Home » News » No Court has “Power and Jurisdiction” to Suggest Compromise between Rape Accused and Victim: SC

Taking cognizance of the recent judgments, Supreme Court in a significant ruling noted that the courts while adjudicating cases like rape, sexual assault, and molestation should not suggest or encourage any steps towards a compromise between the accused and the victim like marriage or mediation as it is beyond their powers and jurisdiction.

The division bench of Justice A M Khanwilkar and Justice Ravindra Bhat also issued directions to the judges of all courts that bail conditions and orders should avoid reflecting stereotypical or patriarchal notions about women and their place in society and must strictly be in accordance with the requirements of the Cr. PC.
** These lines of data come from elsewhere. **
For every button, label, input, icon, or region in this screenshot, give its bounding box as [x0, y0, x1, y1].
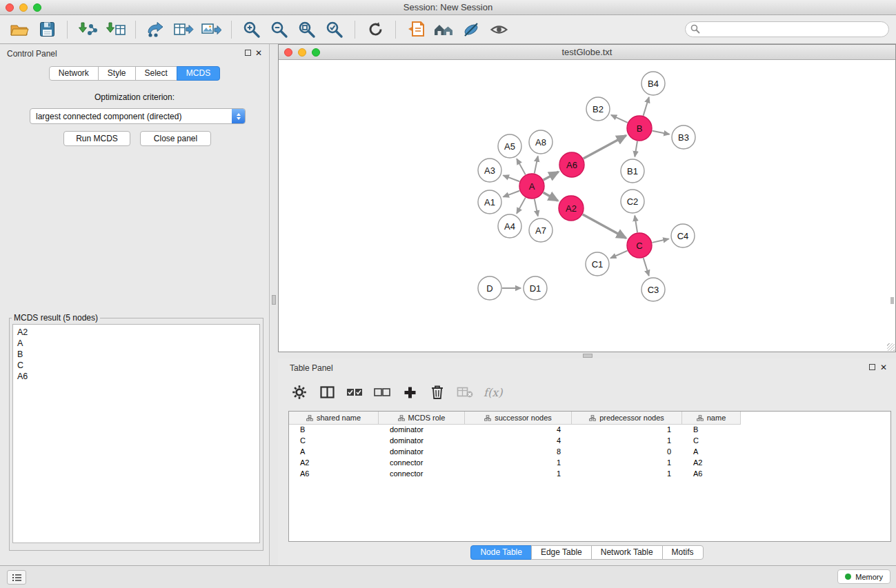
tab-edge-table[interactable]: Edge Table — [531, 545, 592, 560]
table-row[interactable]: A6connector11A6 — [289, 469, 890, 480]
graphics-details-button[interactable] — [459, 18, 484, 41]
table-cell[interactable]: 1 — [465, 458, 572, 469]
save-session-button[interactable] — [34, 18, 59, 41]
mcds-result-item[interactable]: A — [17, 338, 255, 349]
mcds-result-item[interactable]: B — [17, 349, 255, 360]
table-row[interactable]: Bdominator41B — [289, 425, 890, 436]
column-header[interactable]: predecessor nodes — [572, 412, 682, 425]
horizontal-splitter-handle[interactable] — [583, 354, 593, 358]
graph-edge[interactable] — [653, 131, 670, 134]
mcds-result-list[interactable]: A2ABCA6 — [12, 324, 260, 543]
show-panels-button[interactable] — [7, 570, 26, 585]
graph-edge[interactable] — [635, 216, 637, 232]
tab-network-table[interactable]: Network Table — [591, 545, 663, 560]
table-cell[interactable]: dominator — [379, 447, 465, 458]
graph-edge[interactable] — [583, 214, 626, 238]
network-canvas[interactable]: B4B2BB3A5A8A6A3B1AA1C2A2A4A7C4CC1DD1C3 — [279, 60, 895, 352]
zoom-in-button[interactable] — [239, 18, 264, 41]
table-cell[interactable]: 8 — [465, 447, 572, 458]
table-cell[interactable]: A — [289, 447, 379, 458]
show-columns-button[interactable] — [318, 383, 336, 402]
close-panel-button[interactable]: ✕ — [255, 48, 262, 58]
table-cell[interactable]: 4 — [465, 425, 572, 436]
network-file-button[interactable] — [404, 18, 428, 41]
vertical-splitter-handle[interactable] — [272, 295, 276, 305]
tab-network[interactable]: Network — [49, 66, 99, 81]
open-session-button[interactable] — [7, 18, 32, 41]
apply-layout-button[interactable] — [363, 18, 388, 41]
graph-edge[interactable] — [535, 199, 538, 216]
table-cell[interactable]: 1 — [572, 425, 682, 436]
table-cell[interactable]: 4 — [465, 436, 572, 447]
zoom-selected-button[interactable] — [322, 18, 347, 41]
criterion-select[interactable]: largest connected component (directed) — [30, 108, 246, 124]
tab-style[interactable]: Style — [98, 66, 136, 81]
graph-edge[interactable] — [535, 156, 538, 174]
export-table-button[interactable] — [171, 18, 196, 41]
table-row[interactable]: Cdominator41C — [289, 436, 890, 447]
table-cell[interactable]: A2 — [289, 458, 379, 469]
column-header[interactable]: name — [682, 412, 741, 425]
select-all-button[interactable] — [346, 383, 364, 402]
table-cell[interactable]: C — [289, 436, 379, 447]
table-settings-button[interactable] — [290, 383, 308, 402]
table-cell[interactable]: connector — [379, 469, 465, 480]
table-row[interactable]: A2connector11A2 — [289, 458, 890, 469]
delete-column-button[interactable] — [428, 383, 446, 402]
close-panel-button-2[interactable]: Close panel — [140, 131, 211, 146]
graph-edge[interactable] — [517, 159, 526, 174]
column-header[interactable]: shared name — [289, 412, 379, 425]
import-network-button[interactable] — [75, 18, 100, 41]
table-float-button[interactable] — [869, 364, 875, 370]
table-cell[interactable]: dominator — [379, 436, 465, 447]
memory-button[interactable]: Memory — [837, 569, 890, 584]
add-column-button[interactable] — [401, 383, 419, 402]
table-cell[interactable]: A — [682, 447, 741, 458]
table-cell[interactable]: B — [289, 425, 379, 436]
table-cell[interactable]: A6 — [289, 469, 379, 480]
table-cell[interactable]: dominator — [379, 425, 465, 436]
graph-edge[interactable] — [653, 239, 669, 243]
graph-edge[interactable] — [504, 175, 520, 181]
table-cell[interactable]: A2 — [682, 458, 741, 469]
graph-edge[interactable] — [644, 97, 649, 116]
window-resize-grip[interactable] — [887, 343, 895, 351]
table-cell[interactable]: C — [682, 436, 741, 447]
table-cell[interactable]: B — [682, 425, 741, 436]
graph-edge[interactable] — [517, 198, 526, 214]
graph-edge[interactable] — [635, 141, 637, 157]
graph-edge[interactable] — [504, 191, 520, 197]
network-graph[interactable]: B4B2BB3A5A8A6A3B1AA1C2A2A4A7C4CC1DD1C3 — [279, 60, 895, 352]
table-cell[interactable]: 1 — [465, 469, 572, 480]
tab-select[interactable]: Select — [135, 66, 177, 81]
home-button[interactable] — [431, 18, 456, 41]
table-close-button[interactable]: ✕ — [880, 363, 887, 372]
graph-edge[interactable] — [544, 192, 558, 201]
table-row[interactable]: Adominator80A — [289, 447, 890, 458]
export-network-button[interactable] — [143, 18, 168, 41]
mcds-result-item[interactable]: A2 — [17, 327, 255, 338]
graph-edge[interactable] — [584, 135, 626, 158]
tab-node-table[interactable]: Node Table — [470, 545, 532, 560]
import-table-button[interactable] — [103, 18, 128, 41]
table-cell[interactable]: 1 — [572, 469, 682, 480]
graph-edge[interactable] — [611, 115, 628, 123]
search-input[interactable] — [685, 21, 889, 37]
function-builder-button[interactable]: f(x) — [484, 383, 502, 402]
graph-edge[interactable] — [610, 251, 627, 258]
table-cell[interactable]: A6 — [682, 469, 741, 480]
export-image-button[interactable] — [199, 18, 223, 41]
table-cell[interactable]: 1 — [572, 458, 682, 469]
delete-table-button[interactable] — [456, 383, 474, 402]
float-panel-button[interactable] — [245, 50, 251, 56]
zoom-fit-button[interactable] — [295, 18, 319, 41]
mcds-result-item[interactable]: A6 — [17, 371, 255, 382]
graph-edge[interactable] — [544, 172, 559, 180]
run-mcds-button[interactable]: Run MCDS — [63, 131, 130, 146]
tab-motifs[interactable]: Motifs — [662, 545, 704, 560]
table-cell[interactable]: 0 — [572, 447, 682, 458]
deselect-all-button[interactable] — [373, 383, 391, 402]
column-header[interactable]: MCDS role — [379, 412, 465, 425]
mcds-result-item[interactable]: C — [17, 360, 255, 371]
table-cell[interactable]: 1 — [572, 436, 682, 447]
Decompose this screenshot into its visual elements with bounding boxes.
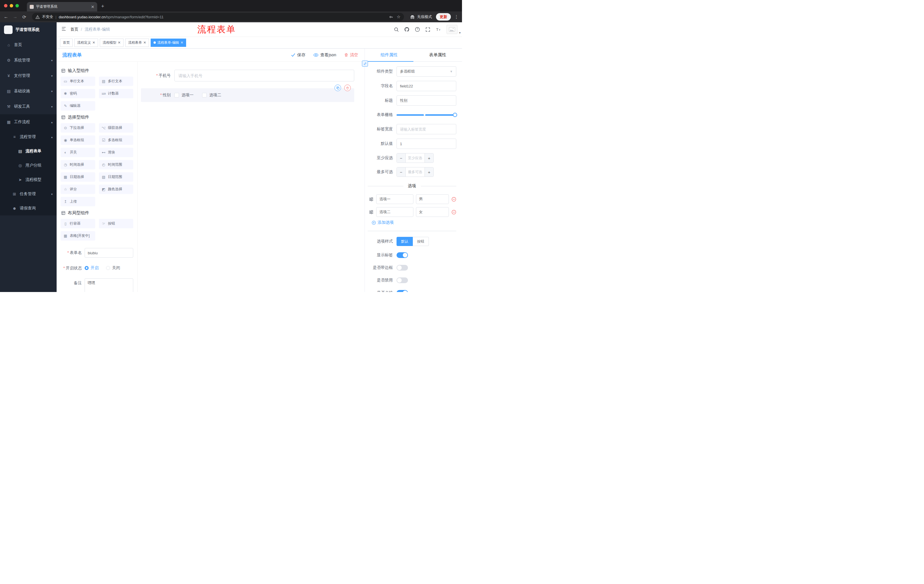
required-switch[interactable] bbox=[396, 290, 408, 292]
address-bar[interactable]: 不安全 | dashboard.yudao.iocoder.cn/bpm/man… bbox=[32, 13, 404, 21]
palette-item-row-container[interactable]: ▯行容器 bbox=[61, 219, 95, 228]
clear-button[interactable]: 清空 bbox=[344, 52, 358, 58]
remove-option-icon[interactable] bbox=[451, 210, 456, 215]
palette-item-rate[interactable]: ☆评分 bbox=[61, 184, 95, 194]
sidebar-item-home[interactable]: ⌂ 首页 bbox=[0, 37, 57, 53]
close-window-button[interactable] bbox=[4, 4, 7, 7]
close-icon[interactable]: ✕ bbox=[180, 41, 183, 44]
tab-component-props[interactable]: 组件属性 bbox=[365, 49, 413, 61]
link-icon[interactable] bbox=[362, 61, 368, 67]
border-switch[interactable] bbox=[396, 265, 408, 271]
tag-process-form-edit[interactable]: 流程表单-编辑✕ bbox=[151, 39, 186, 47]
reload-icon[interactable]: ⟳ bbox=[21, 14, 28, 20]
browser-tab[interactable]: 芋道管理系统 ✕ bbox=[27, 2, 97, 12]
view-json-button[interactable]: 查看json bbox=[314, 52, 336, 58]
github-icon[interactable] bbox=[404, 27, 409, 32]
sidebar-item-process-management[interactable]: ≡ 流程管理 ▴ bbox=[0, 130, 57, 144]
close-icon[interactable]: ✕ bbox=[92, 41, 95, 44]
min-select-placeholder[interactable]: 至少应选 bbox=[406, 153, 424, 163]
sidebar-item-process-form[interactable]: ▤ 流程表单 bbox=[0, 144, 57, 158]
option-name-input[interactable] bbox=[376, 207, 413, 217]
checkbox-option-2[interactable]: 选项二 bbox=[202, 92, 221, 98]
style-default-button[interactable]: 默认 bbox=[396, 237, 413, 246]
sidebar-item-payment-management[interactable]: ¥ 支付管理 ▾ bbox=[0, 68, 57, 84]
title-input[interactable] bbox=[396, 95, 456, 106]
help-icon[interactable]: ? bbox=[415, 27, 420, 32]
option-name-input[interactable] bbox=[376, 194, 413, 204]
palette-item-editor[interactable]: ✎编辑器 bbox=[61, 101, 95, 110]
browser-update-button[interactable]: 更新 bbox=[436, 13, 451, 21]
sidebar-item-leave-query[interactable]: ☻ 请假查询 bbox=[0, 201, 57, 216]
tab-form-props[interactable]: 表单属性 bbox=[413, 49, 462, 61]
drag-handle-icon[interactable] bbox=[369, 197, 374, 202]
palette-item-table[interactable]: ▦表格[开发中] bbox=[61, 231, 95, 240]
palette-item-color-picker[interactable]: ◩颜色选择 bbox=[99, 184, 134, 194]
palette-item-cascader[interactable]: ⌥级联选择 bbox=[99, 123, 134, 133]
palette-item-counter[interactable]: 123计数器 bbox=[99, 89, 134, 98]
close-icon[interactable]: ✕ bbox=[118, 41, 120, 44]
option-value-input[interactable] bbox=[416, 194, 449, 204]
close-icon[interactable]: ✕ bbox=[143, 41, 146, 44]
palette-item-switch[interactable]: ◐开关 bbox=[61, 148, 95, 157]
key-icon[interactable] bbox=[389, 15, 393, 19]
palette-item-time-range[interactable]: ◴时间范围 bbox=[99, 160, 134, 169]
palette-item-button[interactable]: ☞按钮 bbox=[99, 219, 134, 228]
palette-item-date-picker[interactable]: ▦日期选择 bbox=[61, 172, 95, 182]
style-button-button[interactable]: 按钮 bbox=[413, 237, 429, 246]
hamburger-icon[interactable] bbox=[61, 26, 66, 32]
save-button[interactable]: 保存 bbox=[291, 52, 305, 58]
canvas-field-gender-selected[interactable]: 性别 选项一 选项二 bbox=[141, 88, 354, 102]
form-name-input[interactable] bbox=[85, 248, 133, 258]
breadcrumb-home[interactable]: 首页 bbox=[70, 27, 78, 32]
sidebar-item-process-model[interactable]: ➤ 流程模型 bbox=[0, 173, 57, 187]
canvas-field-phone[interactable]: 手机号 bbox=[141, 70, 354, 81]
palette-item-time-picker[interactable]: ◷时间选择 bbox=[61, 160, 95, 169]
delete-component-button[interactable] bbox=[344, 85, 351, 91]
status-radio-on[interactable]: 开启 bbox=[85, 265, 99, 271]
component-type-select[interactable]: 多选框组 ▼ bbox=[396, 66, 456, 77]
increment-button[interactable]: + bbox=[424, 168, 433, 176]
palette-item-select[interactable]: ⊙下拉选择 bbox=[61, 123, 95, 133]
bookmark-star-icon[interactable]: ☆ bbox=[397, 14, 401, 20]
palette-item-radio-group[interactable]: ◉单选框组 bbox=[61, 135, 95, 145]
sidebar-item-workflow[interactable]: ▦ 工作流程 ▴ bbox=[0, 114, 57, 130]
palette-item-multi-text[interactable]: ▤多行文本 bbox=[99, 77, 134, 86]
fullscreen-icon[interactable] bbox=[426, 27, 430, 32]
sidebar-item-user-group[interactable]: ◎ 用户分组 bbox=[0, 158, 57, 173]
sidebar-item-infrastructure[interactable]: ▤ 基础设施 ▾ bbox=[0, 84, 57, 99]
add-option-button[interactable]: 添加选项 bbox=[372, 220, 456, 225]
palette-item-upload[interactable]: ↥上传 bbox=[61, 197, 95, 206]
copy-component-button[interactable] bbox=[335, 85, 341, 91]
browser-menu-icon[interactable]: ⋮ bbox=[454, 14, 459, 20]
sidebar-item-system-management[interactable]: ⚙ 系统管理 ▾ bbox=[0, 53, 57, 68]
remove-option-icon[interactable] bbox=[451, 197, 456, 202]
app-logo[interactable]: 芋道管理系统 bbox=[0, 22, 57, 37]
tag-process-definition[interactable]: 流程定义✕ bbox=[74, 39, 98, 47]
font-size-icon[interactable]: TT bbox=[436, 27, 441, 32]
sidebar-item-dev-tools[interactable]: ⚒ 研发工具 ▾ bbox=[0, 99, 57, 114]
decrement-button[interactable]: − bbox=[397, 168, 406, 176]
tag-home[interactable]: 首页 bbox=[60, 39, 73, 47]
palette-item-password[interactable]: ✱密码 bbox=[61, 89, 95, 98]
forward-icon[interactable]: → bbox=[12, 14, 18, 20]
palette-item-slider[interactable]: ⊷滑块 bbox=[99, 148, 134, 157]
new-tab-button[interactable]: + bbox=[101, 3, 104, 10]
search-icon[interactable] bbox=[394, 27, 399, 32]
option-value-input[interactable] bbox=[416, 207, 449, 217]
increment-button[interactable]: + bbox=[424, 153, 433, 163]
slider-handle[interactable] bbox=[453, 113, 457, 117]
tag-process-form[interactable]: 流程表单✕ bbox=[125, 39, 149, 47]
disabled-switch[interactable] bbox=[396, 277, 408, 283]
grid-slider[interactable] bbox=[396, 110, 456, 120]
maximize-window-button[interactable] bbox=[15, 4, 19, 7]
window-controls[interactable] bbox=[4, 0, 23, 12]
decrement-button[interactable]: − bbox=[397, 153, 406, 163]
palette-item-checkbox-group[interactable]: ☑多选框组 bbox=[99, 135, 134, 145]
palette-item-single-text[interactable]: ▭单行文本 bbox=[61, 77, 95, 86]
default-value-input[interactable] bbox=[396, 138, 456, 149]
max-select-placeholder[interactable]: 最多可选 bbox=[406, 168, 424, 176]
back-icon[interactable]: ← bbox=[3, 14, 9, 20]
checkbox-option-1[interactable]: 选项一 bbox=[174, 92, 193, 98]
status-radio-off[interactable]: 关闭 bbox=[106, 265, 120, 271]
avatar[interactable]: ▾ bbox=[447, 25, 457, 34]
The directions issued which set to have a far-reaching impact on gender-related crimes will be applicable to the judges of all courts including subordinate courts, High Courts, and Supreme Court.

The apex court bench issued the directions while quashing July 30, 2020 order of Justice Rohit Arya of Madhya Pradesh High Court who had granted the bail to the rape accused on the condition if he ties a Rakhi on the victim. The bench noted that such an offer amounted to a gross trivialization of the trauma suffered by the Complainant in the present case.

“Using rakhi tying as a condition for bail, transforms a molester into a brother, by a judicial mandate. This is wholly unacceptable and has the effect of diluting and eroding the offence of sexual harassment. The act perpetrated on the survivor constitutes an offence in law and is not a minor transgression that can be remedied by way of an apology, rendering community service, tying a rakhi or presenting a gift to the survivor, or even promising to marry her, as the case may be. The law criminalizes outraging the modesty of a woman,” the apex court bench noted.

The bench also noted that discussion about the dress, behavior, or past “conduct” or “morals” of the prosecutrix, should not enter the verdict granting bail.

The court also stated that courts should desist from expressing any stereotype opinion, in words spoken during proceedings, or in the course of a judicial order, to the effect that:

(i) Women are physically weak and need protection;
(ii) Women are incapable of or cannot take decisions on their own;
(iii) Men are the “head” of the household and should take all the decisions relating to family;
(iv) Women should be submissive and obedient according to our culture;
(v) “Good” women are sexually chaste;
(vi) Motherhood is the duty and role of every woman, and assumptions to the effect that she wants to be a mother;
(vii) Women should be the ones in charge of their children, their upbringing and care;
(viii) Being alone at night or wearing certain clothes make women responsible for being attacked;
(ix) A woman consuming alcohol, smoking, etc may justify unwelcome advances by men or “has asked for it”;
(x) Women are emotional and often overreact or dramatise events, hence it is necessary to corroborate their testimony;
(xi) Testimonial evidence provided by women who are sexually active may be suspected when assessing “consent” in sexual offence cases;
(xii) Lack of evidence of physical harm in sexual offence case leads to an inference of consent by the woman.

Besides this, the court has also stressed upon the need of sensitization of all the judges, lawyers including public prosecutrix. Supreme Court mandated that a module on gender sensitization should be included as part of the foundational training of every judge.